● **Problem to solve**
Report every line below that carries the word "calculer".

Dataset entries:

━━━━━━━━━━━━━━━━━━━━

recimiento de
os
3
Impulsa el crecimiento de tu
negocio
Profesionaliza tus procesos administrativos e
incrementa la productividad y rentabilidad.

━━━━━━━━━━━━━━━━━━━━

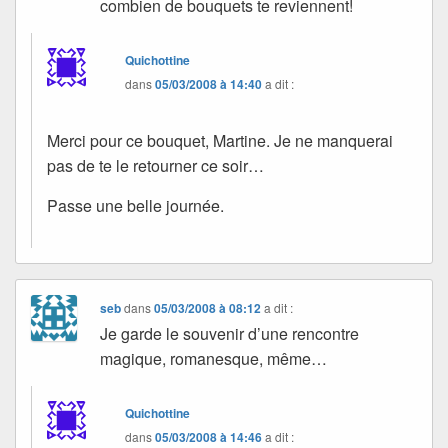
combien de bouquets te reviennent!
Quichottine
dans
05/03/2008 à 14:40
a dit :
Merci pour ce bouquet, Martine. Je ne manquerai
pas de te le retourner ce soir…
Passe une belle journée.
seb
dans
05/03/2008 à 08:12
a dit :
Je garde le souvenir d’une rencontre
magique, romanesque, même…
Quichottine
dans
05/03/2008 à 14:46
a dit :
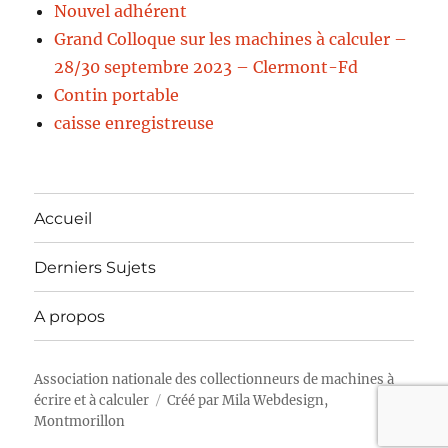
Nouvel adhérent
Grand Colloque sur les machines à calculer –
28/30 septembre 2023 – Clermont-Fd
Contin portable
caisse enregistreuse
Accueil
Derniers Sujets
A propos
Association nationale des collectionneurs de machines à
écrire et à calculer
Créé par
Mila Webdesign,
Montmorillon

━━━━━━━━━━━━━━━━━━━━

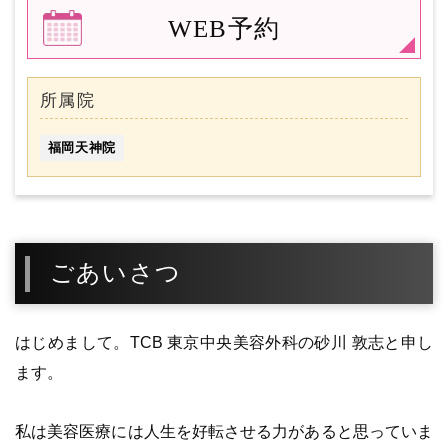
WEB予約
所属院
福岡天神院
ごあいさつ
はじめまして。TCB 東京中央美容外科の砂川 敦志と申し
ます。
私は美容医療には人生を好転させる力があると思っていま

━━━━━━━━━━━━━━━━━━━━

● **Written response**
Grand Colloque sur les machines à calculer –
écrire et à calculer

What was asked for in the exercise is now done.